The whistleblower who shared a trove of Facebook documents alleging the social media giant knew its products were spreading hatred and harming children’s mental health, revealed her identity in a televised interview on Sunday, And accused the company of choosing “profit over safety”.

Frances Haugen, a 37-year-old data scientist from Iowa, has worked for companies including Google and Pinterest – but said in an interview with the CBS News show “60 Minutes” that Facebook was “much worse” than it was before.

He demanded to regulate the company. “Facebook has shown time and again that it chooses profit over security. It’s subsidizing, it’s paying its profits with our security,” Haugen said.

“The version of Facebook that exists today is tearing our societies apart and causing ethnic violence around the world,” she said.

The world’s biggest social media platform is embroiled in a firestorm brought on by Haugen, who posing as an unnamed whistleblower shared documents with US lawmakers and The Wall Street Journal detailing how Facebook knew it, including Instagram Her products are harming young girls, especially around body image.

US Senator Richard Blumenthal, responding to the interview ahead of Haugen’s appearance to testify in Congress next week, said in a statement: “Facebook’s actions make it clear that we cannot trust the police themselves. We need to rely on strong oversight. should consider.”

In a “60 Minutes” interview, Haugen explained how the company’s News Feed algorithm is optimized for the content that receives feedback.

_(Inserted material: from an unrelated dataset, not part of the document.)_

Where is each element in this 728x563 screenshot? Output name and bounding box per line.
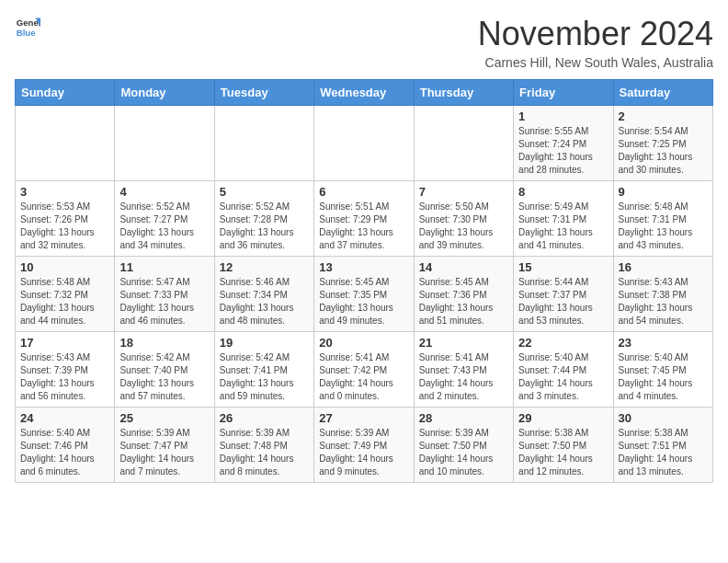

The company’s own research shows that “it is easier to propel people to anger than other emotions,” Haugen said.

“Facebook has realized that if they changed the algorithm to be safer, people would spend less time on the site, they would click on fewer ads, they would make less money.”

During the 2020 US presidential election, she said, the company realized the threat that such content presented and turned to security systems to mitigate it.

But “as soon as the election is over, they shut them back down, or they change the settings to the same thing as before, to prioritize development over security, and that really feels like a betrayal of democracy to me, ” He said.

“No one is malevolent on Facebook,” she said, noting that co-founder and CEO Mark Zuckerberg was not drawn to the platform “hateful.” But, Haugen said, the incentives are “the wrong way.”


Facebook’s vice president of policy and global affairs, Nick Clegg, vehemently insisted that its platforms are “toxic” for teens, days after a tense congressional hearing in which US lawmakers criticized the company’s impact on young users’ mental health. Asked about the company.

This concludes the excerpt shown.